Uno dice memoria y parece que habla del pasado, pero la memoria está en el aquí y ahora, eso que llamamos memoria es un valor vivo, como el ganado en pié o la onza troy.
Esta pandemia no ha hecho más que opacar relumbres y acicatear los detalles. Naturalmente asociamos memoria a recuerdo, abriendo un abanico que recorre desde los detalles de asuntos íntimos hasta los que quedaron grabados de la vida pública o política.
A ver si nos vamos entendiendo, el pasado, lo anterior, la frase “…no mires para atrás…”, no son más que los desgastados artilugios de los exprimidores de limones ya exprimidos que lucran con el olvido.
Es ese acopio de imágenes, sensaciones, percepciones sensoriales, que son capturas de vida no vivida sino por vivir, nadie puede decirnos que el tiempo corre para adelante, que hoy es antes que mañana, que el futuro está después del presente.
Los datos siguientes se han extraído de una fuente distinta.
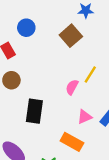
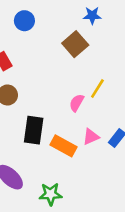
blue circle: (26, 28) -> (24, 21), moved
orange rectangle: (72, 142) -> (64, 146), moved

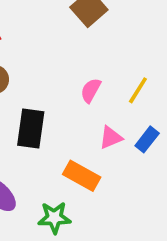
yellow line: (97, 88) -> (138, 90), moved
orange rectangle: (64, 146) -> (82, 176), moved

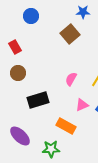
black rectangle: (31, 129) -> (38, 100), turned 65

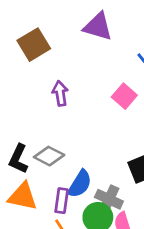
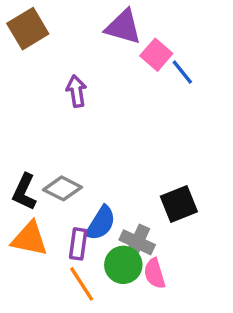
brown square: (34, 45) -> (28, 29), moved
purple arrow: (60, 93) -> (76, 91), moved
pink square: (124, 96) -> (156, 55), moved

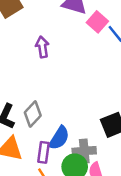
gray diamond: (63, 188) -> (33, 114), turned -75
gray cross: (137, 242) -> (84, 151), turned -30

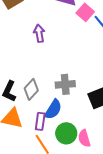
gray cross: (84, 151) -> (65, 84), moved

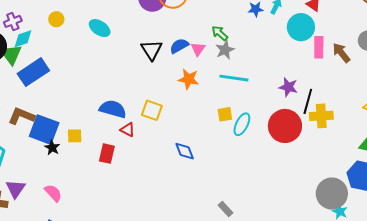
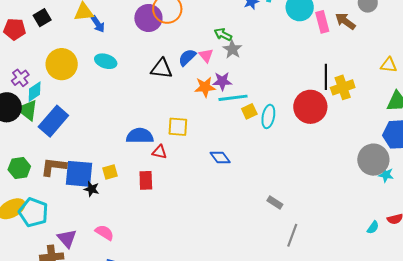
yellow circle: (56, 19) -> (62, 64), size x2.0
black triangle: (152, 50) -> (162, 69), turned -35
cyan line: (234, 78) -> (233, 98), moved
purple star: (288, 87) -> (222, 81), moved

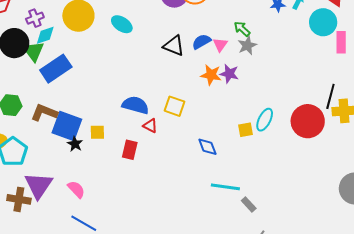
cyan line: (233, 98) -> (225, 187), moved
yellow square: (249, 111) -> (245, 130), moved
purple triangle: (67, 238) -> (39, 185), size x1.4

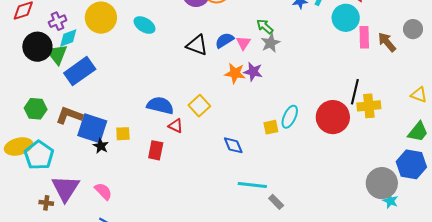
yellow square: (175, 106) -> (199, 106), turned 30
brown cross: (19, 199) -> (46, 203), size x0.6

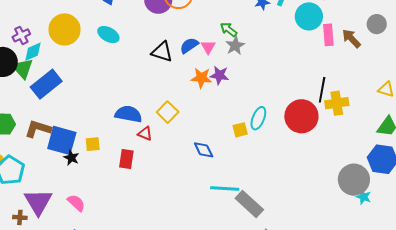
gray rectangle: (276, 202) -> (249, 204), size x1.8

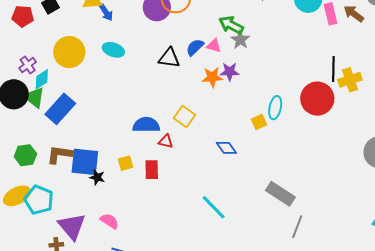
green arrow: (229, 29) -> (231, 25), size x1.4
pink triangle: (208, 47) -> (214, 46), turned -35
yellow square: (93, 144) -> (126, 163), moved
cyan line: (225, 188) -> (214, 207), moved, turned 52

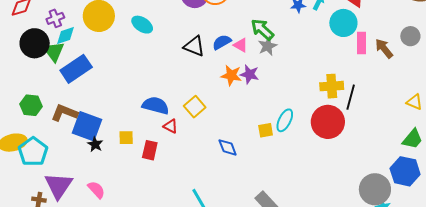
yellow cross: (350, 80) -> (332, 86), moved

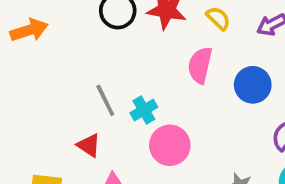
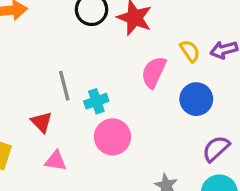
yellow semicircle: (218, 18) -> (190, 51), moved

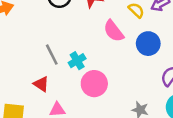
pink semicircle: (154, 72) -> (114, 31), turned -50

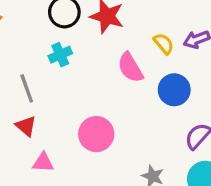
gray line: (52, 55) -> (27, 88), moved
cyan cross: (77, 61) -> (60, 55), moved

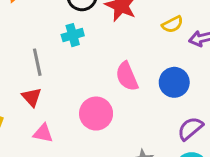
yellow semicircle: (164, 44) -> (172, 24), moved, turned 95
pink semicircle: (130, 68) -> (127, 76), moved

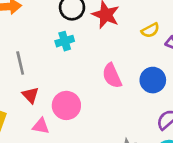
gray line: (37, 62) -> (20, 63), moved
pink circle: (96, 114) -> (66, 105), moved

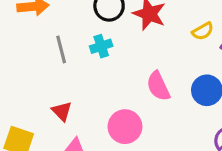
gray line: (20, 63) -> (61, 49), moved
pink circle: (66, 105) -> (125, 127), moved

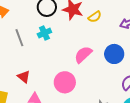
yellow semicircle: (203, 31) -> (95, 17), moved
pink semicircle: (158, 86) -> (83, 55), turned 78

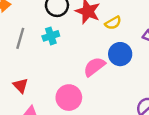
gray line: (19, 38) -> (20, 38), turned 30
blue circle: (114, 54) -> (120, 54), moved

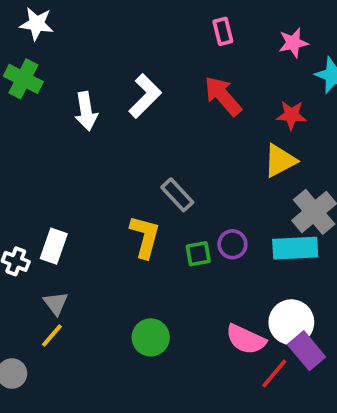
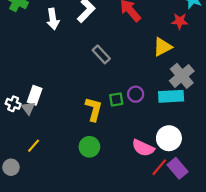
red star: (291, 115) -> (180, 21), moved
gray rectangle: (177, 195) -> (101, 54), moved
yellow L-shape: (145, 237) -> (94, 109), moved
gray triangle: (56, 303) -> (28, 108), moved
purple rectangle: (307, 351) -> (178, 168), moved

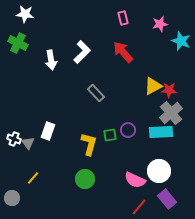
red star: (180, 21) -> (169, 90), moved
white rectangle: (35, 95) -> (48, 131), moved
red line: (159, 167) -> (139, 207), moved

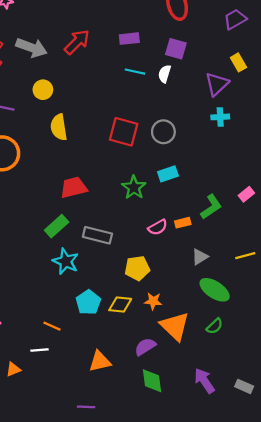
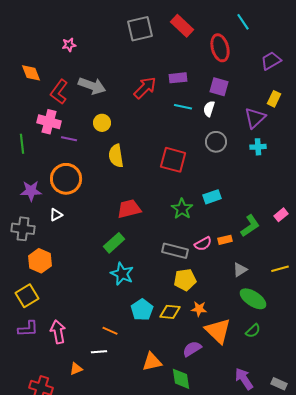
red arrow: (77, 42) -> (145, 88), moved
yellow rectangle: (238, 62) -> (274, 99), turned 56
gray circle: (163, 132) -> (216, 142), moved
gray rectangle: (97, 235) -> (175, 251), moved
green diamond: (152, 381) -> (181, 379), moved

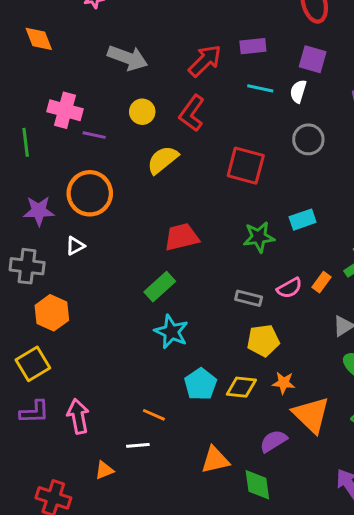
red L-shape: (59, 92) -> (192, 113), moved
yellow semicircle: (116, 156) -> (163, 160), turned 60
green star: (182, 209) -> (259, 237), turned 30
orange rectangle: (225, 240) -> (321, 282), turned -40
gray rectangle: (175, 251) -> (249, 298), size x0.7

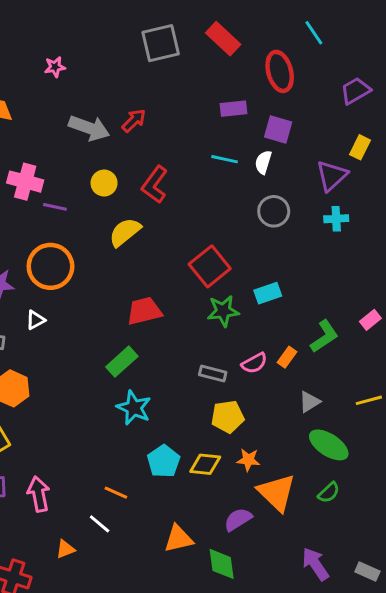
purple rectangle: (253, 46) -> (234, 109), moved
red arrow: (205, 61) -> (134, 121), moved, size x0.7
red square: (246, 166) -> (210, 266), moved, turned 36
white line: (138, 445) -> (100, 524), turned 45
Esta pandemia puso patas para arriba el estar en la vida, es la memoria la que nos permite proyectar un futuro puente entre algo que llamábamos “normalidad” y ese otro algo que llamamos “nueva normalidad”. A pura memoria se inventa el camino.
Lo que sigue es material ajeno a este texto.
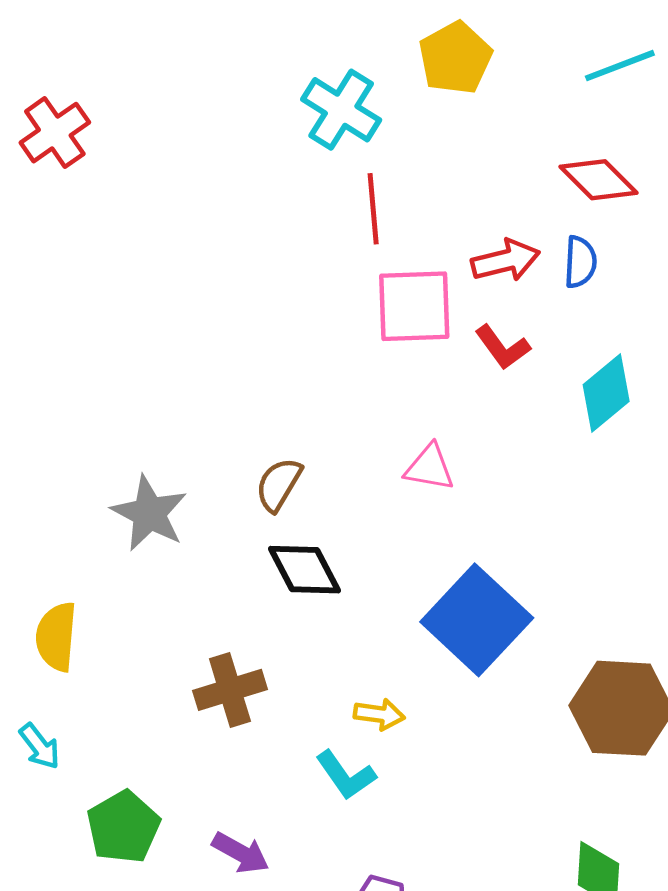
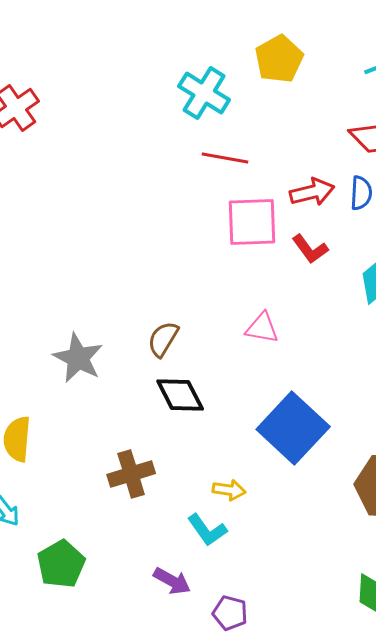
red line: (373, 209) -> (225, 158), turned -75
purple arrow: (241, 853) -> (172, 581), moved

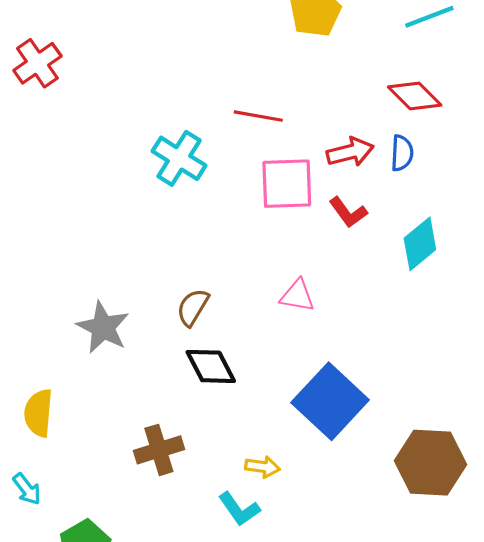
cyan cross: (204, 93) -> (179, 158), moved

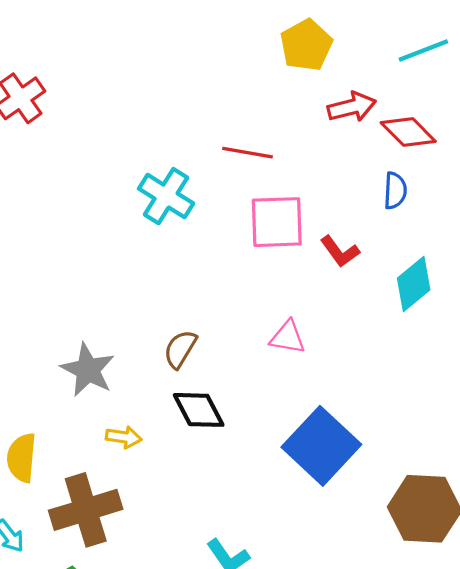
red arrow: (350, 152) -> (352, 107), moved
brown cross: (159, 450) -> (86, 510), moved, size x1.4
yellow arrow: (262, 467) -> (124, 437), moved

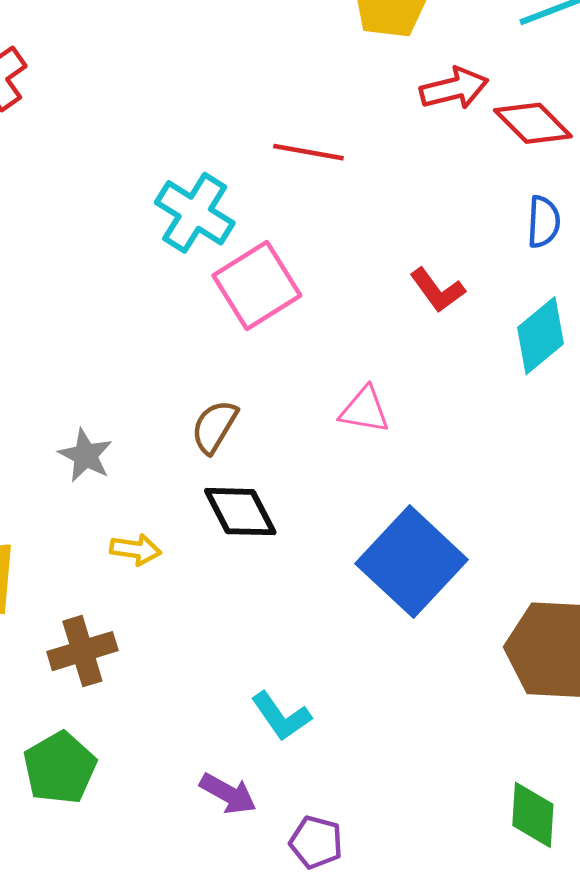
blue semicircle: (395, 191) -> (544, 222), moved
pink square: (277, 222) -> (257, 286), moved, turned -30
gray star: (88, 370) -> (86, 455), size x0.7
brown cross: (86, 510) -> (82, 651), size x0.7

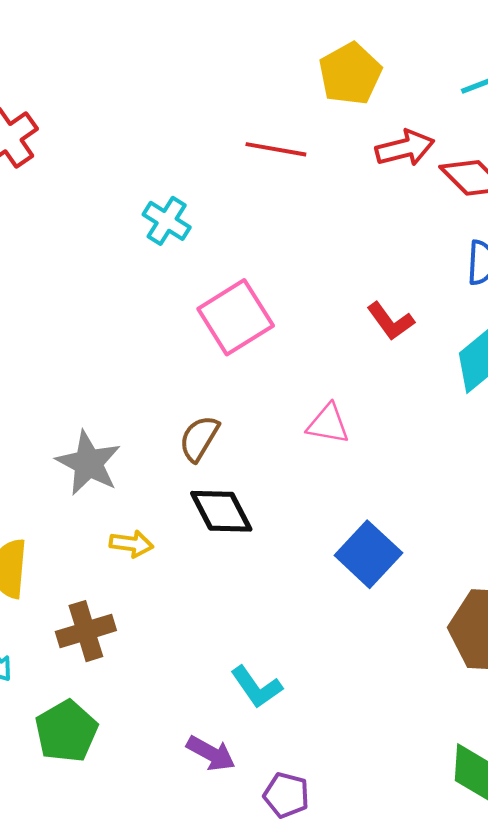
red line: (308, 152) -> (276, 149), moved
cyan cross: (195, 213) -> (167, 221), moved, size x0.7
gray star: (86, 455) -> (88, 463), size x1.4
blue square: (412, 562) -> (368, 554), size x0.7

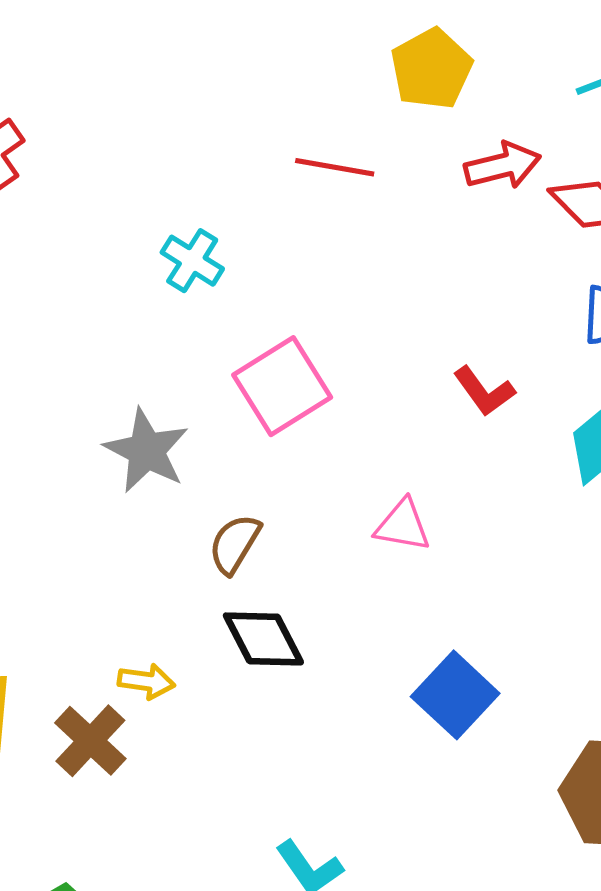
gray star: (88, 463) -> (146, 451), moved
brown cross: (86, 631) -> (90, 741), moved, turned -30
Parecería entonces que la memoria tiene la forma de una trama sensorial donde se imprime una imagen. ¿Pero se imprime un conjunto organizado, con cierta forma de relato articulado o es más bien un archipiélago de recuerdos, citas, sensaciones, pensamientos, mini peliculitas o retazos de sueños? ¿Islas Flotando en qué mares? Y además, ¿por qué esas islas y no otras?
Uno elige de alguna manera su memoria, que no es más ni menos que el todo, no solo lo que se recuerda (lo que volvemos a pasar por el corazón) sino también lo que olvidamos. Ese archipiélago se conecta con vida concreta, construye las decisiones de un ser humano. Es de seres humanos mantener con vida la memoria. Se la escucha, es imposible que no esté viva, esto la experimentamos en el teatro sin ir más lejos.
Los inicios de los métodos y sistemas de formación actoral coinciden con los primeros estudios y ensayos de psicología. Es bien conocida la influencia que Theódule Ribot y sus estudios sobre la memoria, tuvieron sobre Konstantín Stanislavsky y sus primeras investigaciones. Ribot clasificaba la memoria en tres rubros, por así decirlo, uno la memoria fáctica y consciente aquella que recuerda lo hablado ayer o el recorrido del bus.
Otra la del cuerpo, aquí se alojan ciertas destrezas como saber andar en bicicleta, en cuanto nos subimos, así hayan pasado años, logramos mantener el equilibrio y hacer rodar la bicicleta.
Finalmente la sensorial, recordamos olores, texturas, sueños, impresiones. Éstas últimas son imágenes sensoriales que quedan impresas, estampadas en la memoria y casi siempre son acompañadas por una emoción.
Eran los tiempos de un cambio de paradigma en la actuación europea, donde se conjugaron autores como Anton Chéjov, con la irrupción de nuevos públicos, la fotografía y la luz eléctrica.
Empezaban a ganar la escena personajes incompletos, que desconocían sus propios deseos, de diálogos donde se dice poco y se oculta mucho, burgueses parecidos a nosotros pero con mucho menos psicoanálisis encima.
Ya no servían para actuar los especialistas en roles que manejaban cierto modos del habla y el gesto que les permitía llevar adelante un catálogo de “tipos”.
Hace falta la memoria, que no es un arcón de recuerdos en desuso, para estos actores será su campo de trabajo. Parte de su trabajo era construir una memoria que alimente, que sostenga la producción de una subjetividad verosímil para el realismo.
Se escuchaba decir a algunos directores de teatro que su trabajo era “poner de pié” la obra o dotar de vida el texto.
La memoria es combustible que sostiene la energía de la escena, mantener al espectador activo conectando lo que percibe con su identidad y su comunidad, tejiendo la trama de aquello que conmueve.
Quizás el trabajo del actor y del director es construir memoria, algo que estampe retazos de vidas, a transformarse en pequeños exabruptos de un islote del archipiélago de la memoria colectiva.